Listed records ->
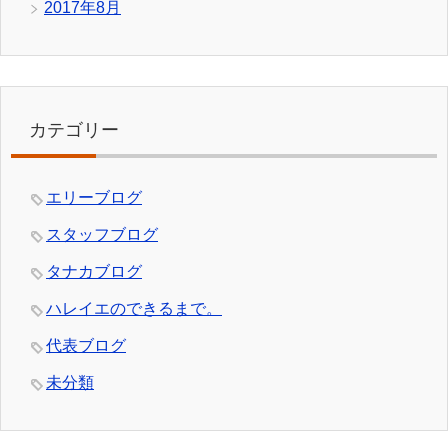
2017年8月
カテゴリー
エリーブログ
スタッフブログ
タナカブログ
ハレイエのできるまで。
代表ブログ
未分類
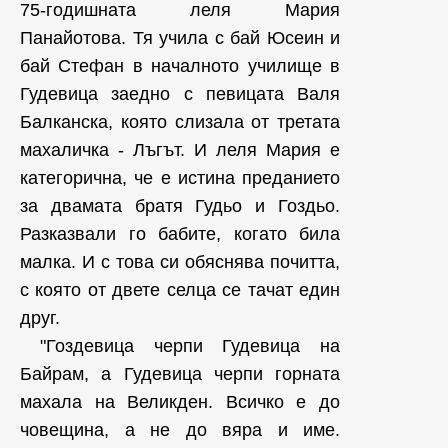
75-годишната леля Мария
Панайотова. Тя учила с бай Юсеин и
бай Стефан в началното училище в
Гудевица заедно с певицата Валя
Балканска, която слизала от третата
махаличка - Лъгът. И леля Мария е
категорична, че е истина преданието
за двамата братя Гудьо и Гоздьо.
Разказвали го бабите, когато била
малка. И с това си обяснява почитта,
с която от двете селца се тачат един
друг.
"Гоздевица черпи Гудевица на
Байрам, а Гудевица черпи горната
махала на Великден. Всичко е до
човещина, а не до вяра и име.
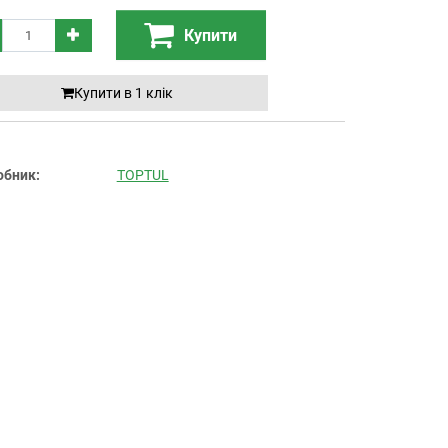
Купити
Купити в 1 клiк
обник:
TOPTUL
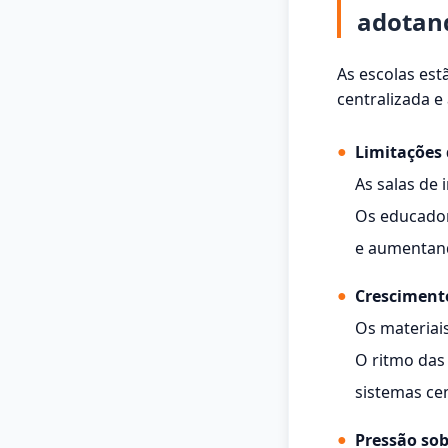
adotand
As escolas est
centralizada e
●
Limitações 
As salas de
Os educador
e aumentand
●
Crescimento
Os materiais
O ritmo das 
sistemas ce
●
Pressão so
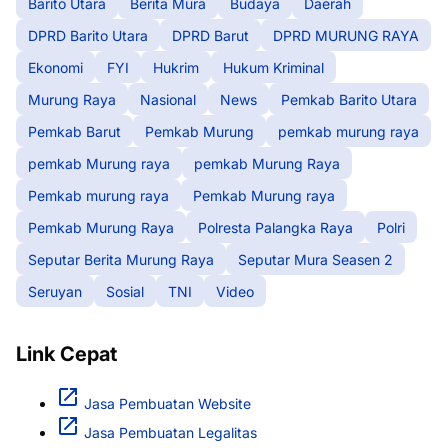
Barito Utara
Berita Mura
Budaya
Daerah
DPRD Barito Utara
DPRD Barut
DPRD MURUNG RAYA
Ekonomi
FYI
Hukrim
Hukum Kriminal
Murung Raya
Nasional
News
Pemkab Barito Utara
Pemkab Barut
Pemkab Murung
pemkab murung raya
pemkab Murung raya
pemkab Murung Raya
Pemkab murung raya
Pemkab Murung raya
Pemkab Murung Raya
Polresta Palangka Raya
Polri
Seputar Berita Murung Raya
Seputar Mura Seasen 2
Seruyan
Sosial
TNI
Video
Link Cepat
Jasa Pembuatan Website
Jasa Pembuatan Legalitas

Prompt -> For this exercise, find all lines in the records containing the word "черпи" and copy them.

Answer section ->
"Гоздевица черпи Гудевица на
Байрам, а Гудевица черпи горната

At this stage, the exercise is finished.